Бернар де Портелес уже стоял возле унылого журавля с перекладиной; это была — по всему видать — неплохая виселица, которая не рухнет в неподходящий момент, как случилось при казни Аймерика Монреальского в день «страстей лаворских». Жалко, что никого больше вешать сегодня не надо, думал бледный усталый сержант, трудившийся над «одноногой вдовой» более других: такая работа пропадет. Вот если бы вместе с Бодуэном-предателем повязали Монфора, и его брата Гюи, и сына Амори, и еще сенешаля Бушара — всех этих северных дьяволов — тогда вдовица куда больше бы радовалась… Потому что война бы кончилась. И можно бы жениться еще раз, уже не опасаясь, что жену сожгут вместе с домом франки, которым нравится приканчивать целые деревни неповинных вилланов…

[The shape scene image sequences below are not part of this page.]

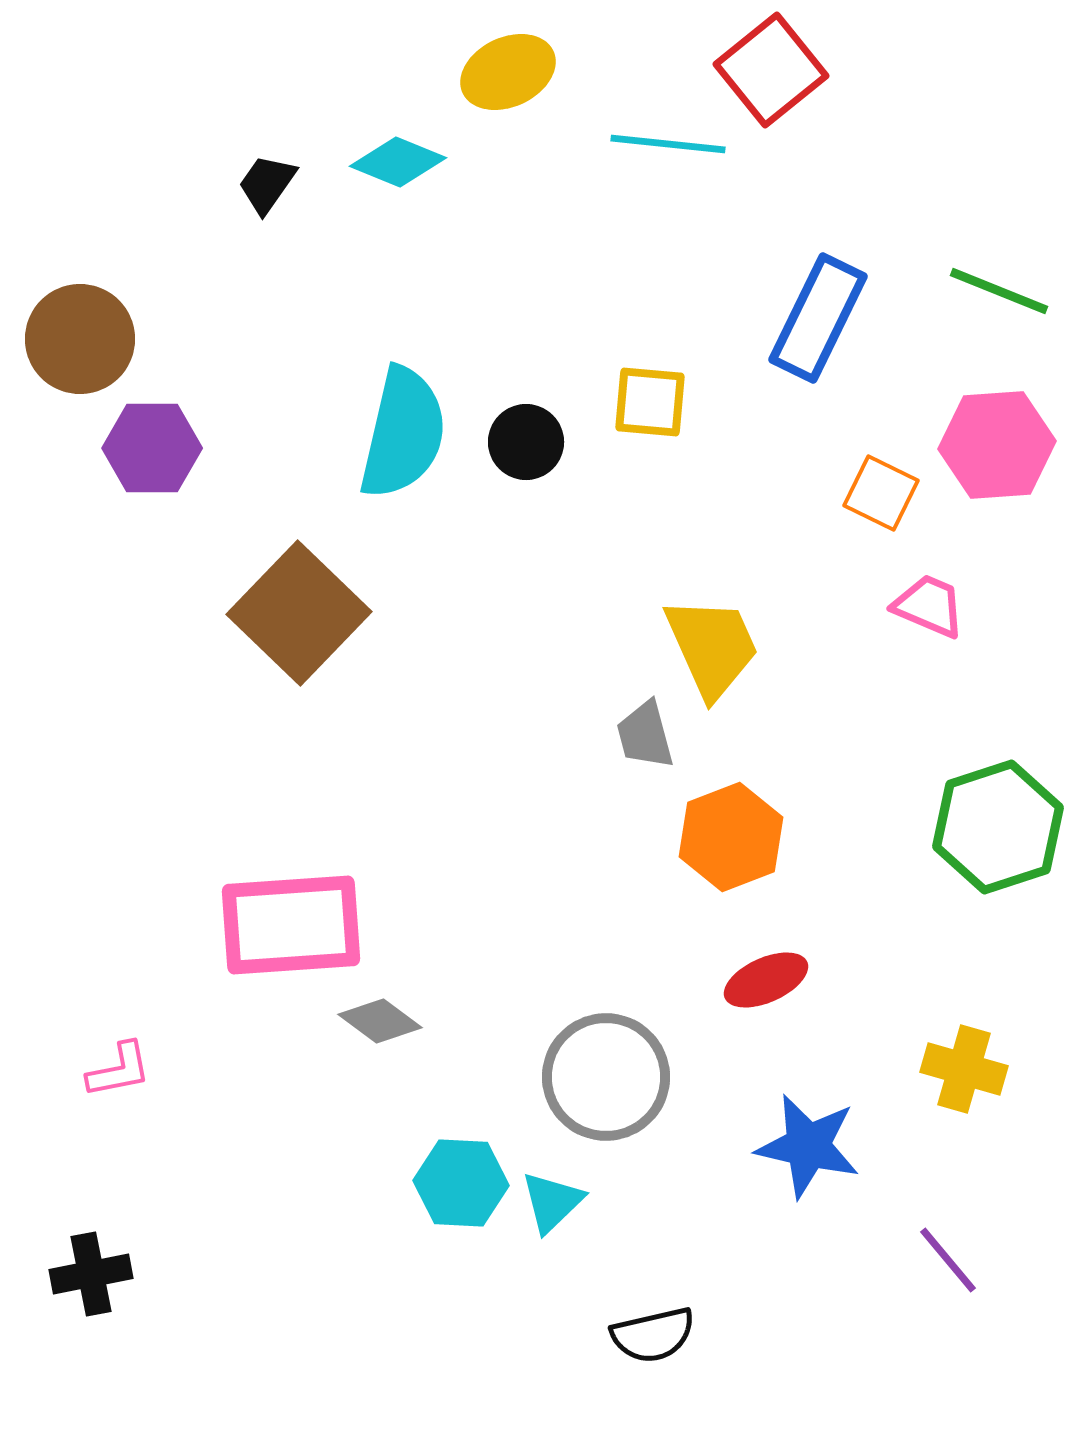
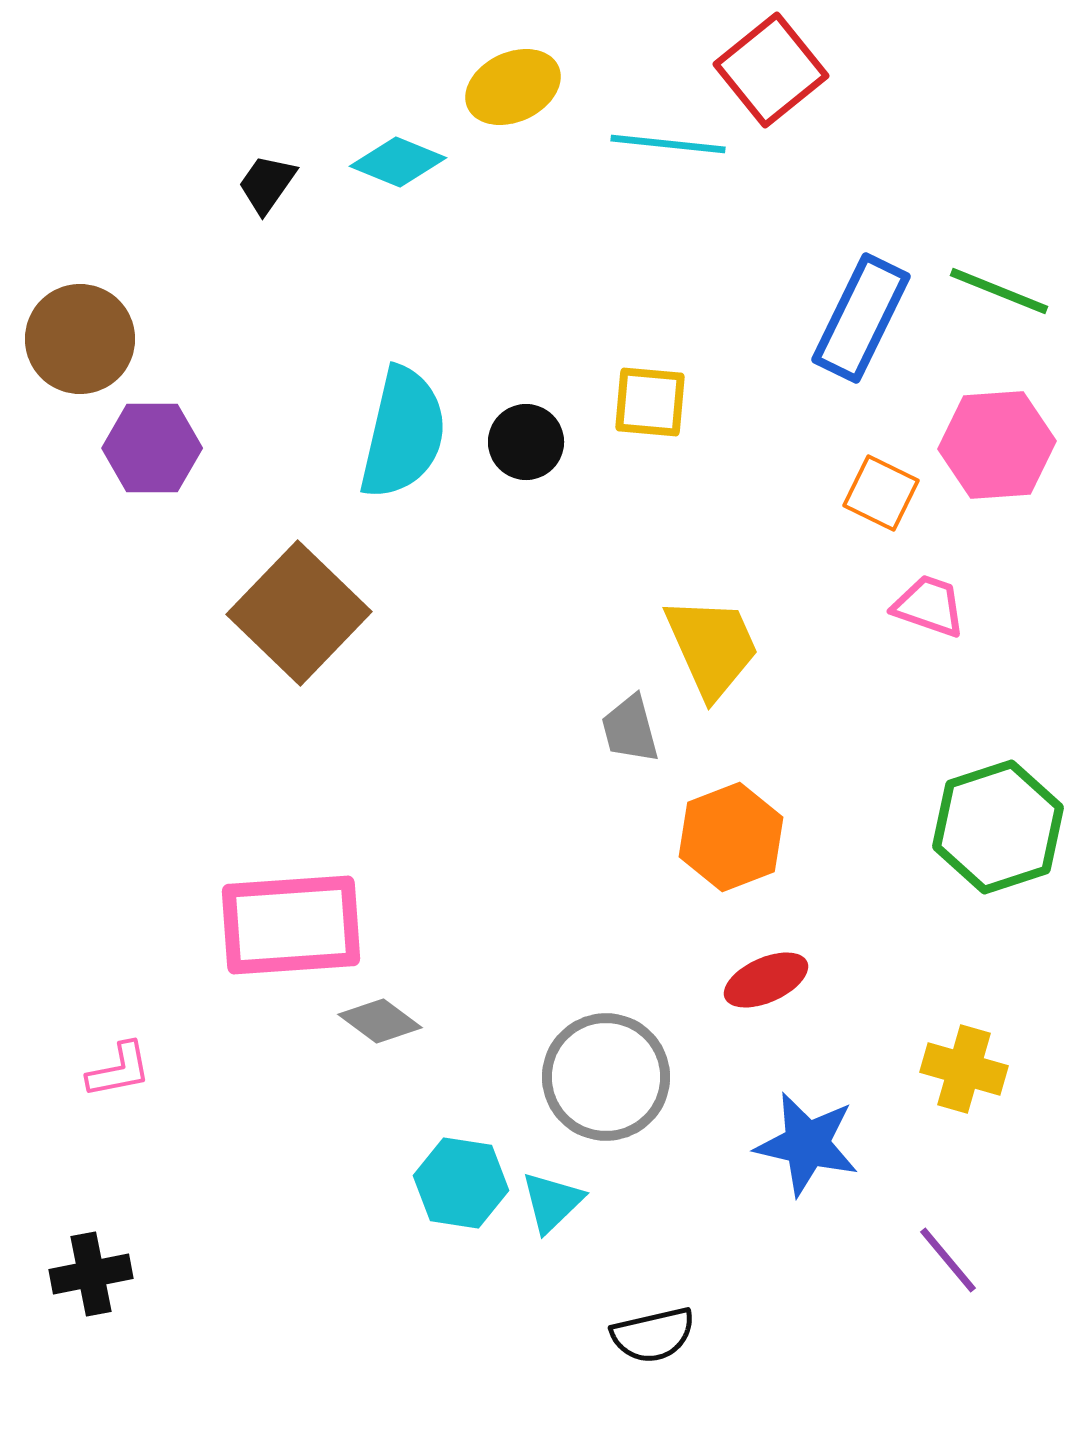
yellow ellipse: moved 5 px right, 15 px down
blue rectangle: moved 43 px right
pink trapezoid: rotated 4 degrees counterclockwise
gray trapezoid: moved 15 px left, 6 px up
blue star: moved 1 px left, 2 px up
cyan hexagon: rotated 6 degrees clockwise
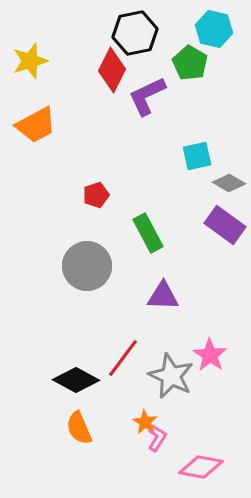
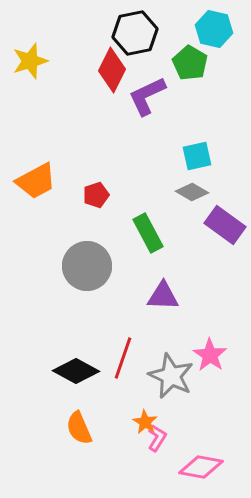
orange trapezoid: moved 56 px down
gray diamond: moved 37 px left, 9 px down
red line: rotated 18 degrees counterclockwise
black diamond: moved 9 px up
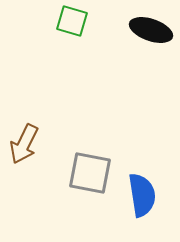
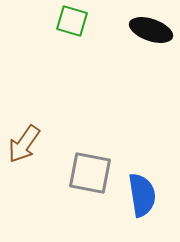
brown arrow: rotated 9 degrees clockwise
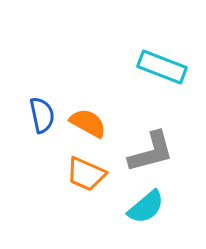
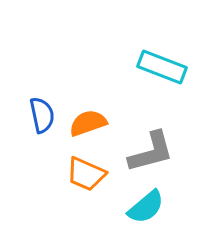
orange semicircle: rotated 48 degrees counterclockwise
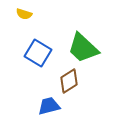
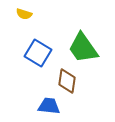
green trapezoid: rotated 12 degrees clockwise
brown diamond: moved 2 px left; rotated 50 degrees counterclockwise
blue trapezoid: rotated 20 degrees clockwise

Бодуэна подвели к виселице. Приговоренный вдруг начал инстинктивно упираться, но победил себя и замер, крупно дрожа. Все-таки зимой ходить в одном белье не слишком приятно! Бернар де Портелес, шумно дыша, накинул на голову Бодуэну петлю, умелым движением поправил ее так, чтобы узел находился за левым ухом.
Граф де Фуа подтолкнул его в спину.
— Давай, залезай. Лестницы тебе не принесли, не обессудь.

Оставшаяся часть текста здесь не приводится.